*** Supplied entries Section Begins ***

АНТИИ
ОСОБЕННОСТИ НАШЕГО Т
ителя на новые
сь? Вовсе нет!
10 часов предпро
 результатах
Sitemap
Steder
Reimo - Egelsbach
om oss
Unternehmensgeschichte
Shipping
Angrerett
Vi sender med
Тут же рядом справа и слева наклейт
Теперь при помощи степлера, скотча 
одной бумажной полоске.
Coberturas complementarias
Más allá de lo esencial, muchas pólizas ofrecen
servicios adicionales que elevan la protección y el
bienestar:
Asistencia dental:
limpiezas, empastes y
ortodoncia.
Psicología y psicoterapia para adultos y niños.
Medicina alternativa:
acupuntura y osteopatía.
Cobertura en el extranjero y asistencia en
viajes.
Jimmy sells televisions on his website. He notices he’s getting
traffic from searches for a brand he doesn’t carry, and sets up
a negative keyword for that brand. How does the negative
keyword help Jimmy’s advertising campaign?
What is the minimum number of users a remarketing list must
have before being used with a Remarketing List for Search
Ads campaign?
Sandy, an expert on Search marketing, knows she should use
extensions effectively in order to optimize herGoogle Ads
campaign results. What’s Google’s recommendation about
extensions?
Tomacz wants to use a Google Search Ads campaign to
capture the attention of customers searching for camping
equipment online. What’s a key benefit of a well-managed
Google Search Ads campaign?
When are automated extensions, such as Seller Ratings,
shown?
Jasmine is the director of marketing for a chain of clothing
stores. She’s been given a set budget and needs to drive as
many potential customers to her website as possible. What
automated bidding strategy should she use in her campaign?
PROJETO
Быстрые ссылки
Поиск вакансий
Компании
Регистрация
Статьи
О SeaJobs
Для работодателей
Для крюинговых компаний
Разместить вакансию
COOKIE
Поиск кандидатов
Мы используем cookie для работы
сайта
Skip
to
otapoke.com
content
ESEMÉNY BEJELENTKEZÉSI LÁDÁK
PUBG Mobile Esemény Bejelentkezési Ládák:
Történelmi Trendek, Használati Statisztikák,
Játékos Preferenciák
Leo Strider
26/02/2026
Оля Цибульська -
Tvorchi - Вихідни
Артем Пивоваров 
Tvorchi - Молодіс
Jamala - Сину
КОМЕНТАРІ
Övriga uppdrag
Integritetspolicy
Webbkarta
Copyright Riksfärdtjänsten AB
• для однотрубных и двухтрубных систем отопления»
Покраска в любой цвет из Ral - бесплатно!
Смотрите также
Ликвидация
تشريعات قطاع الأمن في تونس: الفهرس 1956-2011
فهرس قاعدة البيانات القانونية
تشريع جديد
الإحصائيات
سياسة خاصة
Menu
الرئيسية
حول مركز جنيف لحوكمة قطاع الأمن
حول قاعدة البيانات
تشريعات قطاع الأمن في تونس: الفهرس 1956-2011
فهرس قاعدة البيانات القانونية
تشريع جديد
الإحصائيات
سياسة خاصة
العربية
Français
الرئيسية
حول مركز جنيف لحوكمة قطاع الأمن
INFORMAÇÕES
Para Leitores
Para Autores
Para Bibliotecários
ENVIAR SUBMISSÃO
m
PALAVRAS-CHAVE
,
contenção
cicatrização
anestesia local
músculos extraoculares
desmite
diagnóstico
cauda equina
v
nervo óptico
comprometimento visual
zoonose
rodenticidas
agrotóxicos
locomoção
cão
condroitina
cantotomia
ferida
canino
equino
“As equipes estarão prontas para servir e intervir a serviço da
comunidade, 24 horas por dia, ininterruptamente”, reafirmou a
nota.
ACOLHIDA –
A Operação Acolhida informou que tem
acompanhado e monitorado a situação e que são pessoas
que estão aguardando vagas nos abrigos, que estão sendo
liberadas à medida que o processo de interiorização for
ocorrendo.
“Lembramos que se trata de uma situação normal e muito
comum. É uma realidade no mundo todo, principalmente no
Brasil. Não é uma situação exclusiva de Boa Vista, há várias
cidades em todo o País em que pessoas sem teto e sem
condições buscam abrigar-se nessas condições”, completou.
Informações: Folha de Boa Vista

*** Supplied entries Section Ends ***

• Work to complete:
The answer is each line from the entries above in which the word "brand" occurs.

• Answer to the exercise:
traffic from searches for a brand he doesn’t carry, and sets up
a negative keyword for that brand. How does the negative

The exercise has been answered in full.